Thursday, April 14, 2011

Time

Karin's  Blog: Time: "If there's something I wish I had more of this week, it would be time. With room draw, registration, and tests this week, it's been bu..."

Here Karin puts one of the quotable and much quoted passages from Walden into the context of this week of the semester.  Thanks to her for doing so and for demonstrating why these writers are appropriate at this stage of the semester: a reminder that our busy lives and plans are perhaps of less ultimate significance than we are tempted to believe.

A similar sentiment was expressed by a more conventionally Christian hymn writer, Isaac Watts, in his hymn "O God Our Help in Ages Past""

Time, like an ever-rolling stream,
bears us all away;

we fly, forgotten, as a dream
dies at the opening day.

Its called an American gold finch








. . . . so perhaps I have reason to post this photo of the sort of bird I saw eating thistle seed outside our window this morning.  Since the temperature has dropped and snow is predicted for the weekend of mid-April, the bright color of this unexpected visitor cheers me to the day ahead.

Tuesday, April 12, 2011

Wind through the trees

From our back deck, when the leaves are off, I can see the St. Olaf wind turbine.  Now that we're having some mild weather I have sat out there to do my reading, mostly Emerson and Thoreau of late.  As I read these two on nature, I see the trees, Heath Creek down the steep bank, and birds.  I recall Thoreau's observation that he has caged himself in the bird's home rather than caging them in his.  And I ponder his comments on the train that he could hear as it passed nearby wondering how he might respond to the wind turbine that I see through the bare tree branches.  Is this another way to bend nature to our desires?  Might we do better to just reduce our need for electricity by sleeping when the sun is down and being satisfied to write with a pencil such as made in his family's factory?
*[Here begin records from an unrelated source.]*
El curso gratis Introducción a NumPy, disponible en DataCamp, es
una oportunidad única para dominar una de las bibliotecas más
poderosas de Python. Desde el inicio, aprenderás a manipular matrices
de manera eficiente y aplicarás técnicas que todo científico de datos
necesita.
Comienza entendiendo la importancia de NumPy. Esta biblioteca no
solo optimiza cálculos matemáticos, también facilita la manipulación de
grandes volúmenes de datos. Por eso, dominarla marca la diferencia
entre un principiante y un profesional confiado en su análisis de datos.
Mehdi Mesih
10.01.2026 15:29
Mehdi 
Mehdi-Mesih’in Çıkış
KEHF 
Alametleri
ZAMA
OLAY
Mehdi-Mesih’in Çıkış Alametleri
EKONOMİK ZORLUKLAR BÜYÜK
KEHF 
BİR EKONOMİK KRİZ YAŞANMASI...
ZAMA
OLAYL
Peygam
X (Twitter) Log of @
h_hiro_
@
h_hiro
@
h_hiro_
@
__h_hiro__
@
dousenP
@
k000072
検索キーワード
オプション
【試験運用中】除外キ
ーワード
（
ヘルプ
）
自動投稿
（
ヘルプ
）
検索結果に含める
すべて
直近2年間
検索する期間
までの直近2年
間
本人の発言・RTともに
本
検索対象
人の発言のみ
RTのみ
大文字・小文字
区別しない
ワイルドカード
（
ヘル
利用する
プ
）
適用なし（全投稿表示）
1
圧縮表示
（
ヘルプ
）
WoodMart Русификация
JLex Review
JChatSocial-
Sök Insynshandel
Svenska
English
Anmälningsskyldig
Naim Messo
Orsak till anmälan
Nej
I'm always torn when reading these works, torn between admiration for the seeming purity and perfection of intention and my skepticism about both the authors and the possibility of such direct contact with the universe and moral excellence.  There seems to be a whiff of privilege in the possibility that one could abandon responsibility for deliberate life in the woods or brush aside the obligations of social relationships in favor being a majority of one.

Monday, April 11, 2011

Lessons from reading Walden with American Conversation students

1)  Living deliberately is not easy.  Paying attention (a la Bellah) requires mental energy and discipline.  It may require saying no (a la sabbath practices recommended by  authors such as Barbara Brown Taylor).  Living deliberately is not easy.  It may require doing more physical labor rather than less.

2) Living awake may require getting enough sleep to be able to be up early in the morning and then staying awake through the day. Here HDT is in agreement with Franklin.
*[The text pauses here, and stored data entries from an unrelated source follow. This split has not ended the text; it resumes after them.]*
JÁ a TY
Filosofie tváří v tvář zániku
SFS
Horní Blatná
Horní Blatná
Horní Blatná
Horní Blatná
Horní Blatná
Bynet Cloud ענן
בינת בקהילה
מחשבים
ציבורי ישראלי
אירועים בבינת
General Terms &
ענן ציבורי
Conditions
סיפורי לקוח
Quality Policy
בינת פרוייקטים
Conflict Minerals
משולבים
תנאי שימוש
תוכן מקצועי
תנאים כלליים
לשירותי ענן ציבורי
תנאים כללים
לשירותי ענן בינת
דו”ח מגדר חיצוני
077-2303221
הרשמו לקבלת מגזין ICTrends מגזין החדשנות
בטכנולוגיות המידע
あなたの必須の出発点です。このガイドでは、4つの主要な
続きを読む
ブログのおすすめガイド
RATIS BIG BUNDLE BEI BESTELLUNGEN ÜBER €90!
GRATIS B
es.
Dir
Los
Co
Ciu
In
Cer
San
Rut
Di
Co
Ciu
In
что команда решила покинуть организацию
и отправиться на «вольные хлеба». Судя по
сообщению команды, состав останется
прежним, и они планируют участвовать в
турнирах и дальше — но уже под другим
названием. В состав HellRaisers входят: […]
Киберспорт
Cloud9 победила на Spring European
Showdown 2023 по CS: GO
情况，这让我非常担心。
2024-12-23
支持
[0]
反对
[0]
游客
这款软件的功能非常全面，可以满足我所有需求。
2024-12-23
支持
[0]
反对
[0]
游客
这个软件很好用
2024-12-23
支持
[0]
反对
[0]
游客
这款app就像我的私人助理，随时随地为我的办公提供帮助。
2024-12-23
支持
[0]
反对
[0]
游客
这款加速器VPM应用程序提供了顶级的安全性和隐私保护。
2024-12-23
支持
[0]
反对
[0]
3) Living deliberately and awake may include being willing to stop paying attention to many things that other people want us to pay attention to and to be open to being surprised.  Deliberation is not the same thing as having a detailed five-year plan; indeed it may involve abandoning a plan in favor of a life. Here HDT seems out of step with Franklin.

4) Perhaps there are more to come, but this is what I have time for before my next obligation.

Friday, April 8, 2011

The Puritans and Emerson Argue

Katie's blog:: "Emerson: Hello, my fellow citizens of this beautiful world. I have come from the future. Do not be alarmed, it was a very ..."

Perhaps this speaks for itself!  Good work Katie, you have indeed entered fully into American Conversations.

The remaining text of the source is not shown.